Fabrication, Densification, and Replica Molding of 3D Carbon Nanotube Microstructures

Podsumowanie

We present methods for fabrication of patterned microstructures of vertically aligned carbon nanotubes (CNTs), and their use as master molds for production of polymer microstructures with organized nanoscale surface texture. The CNT forests are densified by condensation of solvent onto the substrate, which significantly increases their packing density and enables self-directed formation of 3D shapes.

Streszczenie

The introduction of new materials and processes to microfabrication has, in large part, enabled many important advances in microsystems, lab-on-a-chip devices, and their applications. In particular, capabilities for cost-effective fabrication of polymer microstructures were transformed by the advent of soft lithography and other micromolding techniques ^{1, 2}, and this led a revolution in applications of microfabrication to biomedical engineering and biology.
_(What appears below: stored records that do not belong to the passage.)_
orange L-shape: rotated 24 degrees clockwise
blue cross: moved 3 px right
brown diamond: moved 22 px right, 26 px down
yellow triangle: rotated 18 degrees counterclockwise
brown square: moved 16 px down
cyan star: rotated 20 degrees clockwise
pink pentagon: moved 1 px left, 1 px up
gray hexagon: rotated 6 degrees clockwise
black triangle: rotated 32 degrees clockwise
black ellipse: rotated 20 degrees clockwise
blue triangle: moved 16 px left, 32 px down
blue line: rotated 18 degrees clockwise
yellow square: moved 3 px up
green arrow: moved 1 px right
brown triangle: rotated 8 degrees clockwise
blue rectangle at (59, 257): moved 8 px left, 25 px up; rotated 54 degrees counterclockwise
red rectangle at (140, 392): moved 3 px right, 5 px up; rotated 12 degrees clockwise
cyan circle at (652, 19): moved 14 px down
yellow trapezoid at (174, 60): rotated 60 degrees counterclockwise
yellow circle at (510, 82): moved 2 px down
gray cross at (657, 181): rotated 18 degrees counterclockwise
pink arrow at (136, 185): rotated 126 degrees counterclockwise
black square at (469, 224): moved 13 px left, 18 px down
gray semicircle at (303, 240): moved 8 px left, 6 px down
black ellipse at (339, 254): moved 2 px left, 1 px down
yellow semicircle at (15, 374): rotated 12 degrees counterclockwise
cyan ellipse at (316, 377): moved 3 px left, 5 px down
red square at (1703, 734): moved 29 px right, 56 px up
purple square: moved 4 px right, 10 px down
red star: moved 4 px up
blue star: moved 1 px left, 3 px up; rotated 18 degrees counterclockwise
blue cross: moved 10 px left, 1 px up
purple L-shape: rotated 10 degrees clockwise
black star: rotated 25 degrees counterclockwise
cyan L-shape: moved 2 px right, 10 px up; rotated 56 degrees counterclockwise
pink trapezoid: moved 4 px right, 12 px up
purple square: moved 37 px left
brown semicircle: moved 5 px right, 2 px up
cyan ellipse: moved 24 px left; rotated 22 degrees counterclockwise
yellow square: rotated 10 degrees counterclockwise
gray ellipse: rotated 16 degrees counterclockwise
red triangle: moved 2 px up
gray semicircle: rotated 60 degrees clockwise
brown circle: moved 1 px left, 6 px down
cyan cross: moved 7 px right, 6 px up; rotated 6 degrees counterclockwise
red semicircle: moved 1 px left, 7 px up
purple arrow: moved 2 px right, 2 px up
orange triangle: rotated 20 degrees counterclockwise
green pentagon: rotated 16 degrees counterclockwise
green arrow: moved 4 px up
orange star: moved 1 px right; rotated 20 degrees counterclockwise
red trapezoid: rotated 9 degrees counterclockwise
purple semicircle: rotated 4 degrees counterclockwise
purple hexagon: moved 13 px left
Nevertheless, it remains challenging to fabricate microstructures with well-defined nanoscale surface textures, and to fabricate arbitrary 3D shapes at the micro-scale. Robustness of master molds and maintenance of shape integrity is especially important to achieve high fidelity replication of complex structures and preserving their nanoscale surface texture. The combination of hierarchical textures, and heterogeneous shapes, is a profound challenge to existing microfabrication methods that largely rely upon top-down etching using fixed mask templates. On the other hand, the bottom-up synthesis of nanostructures such as nanotubes and nanowires can offer new capabilities to microfabrication, in particular by taking advantage of the collective self-organization of nanostructures, and local control of their growth behavior with respect to microfabricated patterns.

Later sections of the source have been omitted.